§ Given entries:

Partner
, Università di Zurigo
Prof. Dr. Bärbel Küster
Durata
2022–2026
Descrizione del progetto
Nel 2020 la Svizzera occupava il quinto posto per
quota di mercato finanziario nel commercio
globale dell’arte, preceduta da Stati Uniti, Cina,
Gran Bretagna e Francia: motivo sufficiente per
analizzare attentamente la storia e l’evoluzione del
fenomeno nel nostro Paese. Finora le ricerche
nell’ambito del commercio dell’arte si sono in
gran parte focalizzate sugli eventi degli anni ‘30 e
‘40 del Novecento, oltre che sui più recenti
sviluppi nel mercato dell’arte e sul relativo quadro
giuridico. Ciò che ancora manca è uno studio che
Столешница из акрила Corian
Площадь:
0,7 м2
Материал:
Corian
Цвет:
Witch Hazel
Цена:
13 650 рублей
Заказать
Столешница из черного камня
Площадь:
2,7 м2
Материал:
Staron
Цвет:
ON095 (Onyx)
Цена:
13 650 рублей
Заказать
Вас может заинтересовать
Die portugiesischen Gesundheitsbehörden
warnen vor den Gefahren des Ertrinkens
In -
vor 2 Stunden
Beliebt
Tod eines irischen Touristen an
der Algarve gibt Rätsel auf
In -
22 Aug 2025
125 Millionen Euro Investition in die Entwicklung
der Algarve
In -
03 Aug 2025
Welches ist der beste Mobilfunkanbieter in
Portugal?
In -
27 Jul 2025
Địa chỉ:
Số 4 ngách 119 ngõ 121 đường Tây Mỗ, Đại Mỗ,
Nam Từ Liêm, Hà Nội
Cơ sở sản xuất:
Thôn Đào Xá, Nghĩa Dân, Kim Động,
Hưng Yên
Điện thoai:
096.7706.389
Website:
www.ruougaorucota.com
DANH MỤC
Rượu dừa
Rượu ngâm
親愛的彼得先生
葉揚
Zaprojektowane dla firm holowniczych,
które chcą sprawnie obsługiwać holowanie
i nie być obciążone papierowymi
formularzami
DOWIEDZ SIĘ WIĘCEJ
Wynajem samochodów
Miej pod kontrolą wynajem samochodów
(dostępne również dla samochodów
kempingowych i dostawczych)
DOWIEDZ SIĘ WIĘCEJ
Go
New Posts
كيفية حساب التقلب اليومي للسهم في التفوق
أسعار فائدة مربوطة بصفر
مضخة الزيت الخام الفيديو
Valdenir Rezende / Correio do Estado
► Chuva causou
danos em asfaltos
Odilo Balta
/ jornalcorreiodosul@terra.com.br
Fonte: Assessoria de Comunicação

§ Problem to work on:
Could you print all of the data above once more, unaltered?

§ Task answer:
Partner
, Università di Zurigo
Prof. Dr. Bärbel Küster
Durata
2022–2026
Descrizione del progetto
Nel 2020 la Svizzera occupava il quinto posto per
quota di mercato finanziario nel commercio
globale dell’arte, preceduta da Stati Uniti, Cina,
Gran Bretagna e Francia: motivo sufficiente per
analizzare attentamente la storia e l’evoluzione del
fenomeno nel nostro Paese. Finora le ricerche
nell’ambito del commercio dell’arte si sono in
gran parte focalizzate sugli eventi degli anni ‘30 e
‘40 del Novecento, oltre che sui più recenti
sviluppi nel mercato dell’arte e sul relativo quadro
giuridico. Ciò che ancora manca è uno studio che
Столешница из акрила Corian
Площадь:
0,7 м2
Материал:
Corian
Цвет:
Witch Hazel
Цена:
13 650 рублей
Заказать
Столешница из черного камня
Площадь:
2,7 м2
Материал:
Staron
Цвет:
ON095 (Onyx)
Цена:
13 650 рублей
Заказать
Вас может заинтересовать
Die portugiesischen Gesundheitsbehörden
warnen vor den Gefahren des Ertrinkens
In -
vor 2 Stunden
Beliebt
Tod eines irischen Touristen an
der Algarve gibt Rätsel auf
In -
22 Aug 2025
125 Millionen Euro Investition in die Entwicklung
der Algarve
In -
03 Aug 2025
Welches ist der beste Mobilfunkanbieter in
Portugal?
In -
27 Jul 2025
Địa chỉ:
Số 4 ngách 119 ngõ 121 đường Tây Mỗ, Đại Mỗ,
Nam Từ Liêm, Hà Nội
Cơ sở sản xuất:
Thôn Đào Xá, Nghĩa Dân, Kim Động,
Hưng Yên
Điện thoai:
096.7706.389
Website:
www.ruougaorucota.com
DANH MỤC
Rượu dừa
Rượu ngâm
親愛的彼得先生
葉揚
Zaprojektowane dla firm holowniczych,
które chcą sprawnie obsługiwać holowanie
i nie być obciążone papierowymi
formularzami
DOWIEDZ SIĘ WIĘCEJ
Wynajem samochodów
Miej pod kontrolą wynajem samochodów
(dostępne również dla samochodów
kempingowych i dostawczych)
DOWIEDZ SIĘ WIĘCEJ
Go
New Posts
كيفية حساب التقلب اليومي للسهم في التفوق
أسعار فائدة مربوطة بصفر
مضخة الزيت الخام الفيديو
Valdenir Rezende / Correio do Estado
► Chuva causou
danos em asfaltos
Odilo Balta
/ jornalcorreiodosul@terra.com.br
Fonte: Assessoria de Comunicação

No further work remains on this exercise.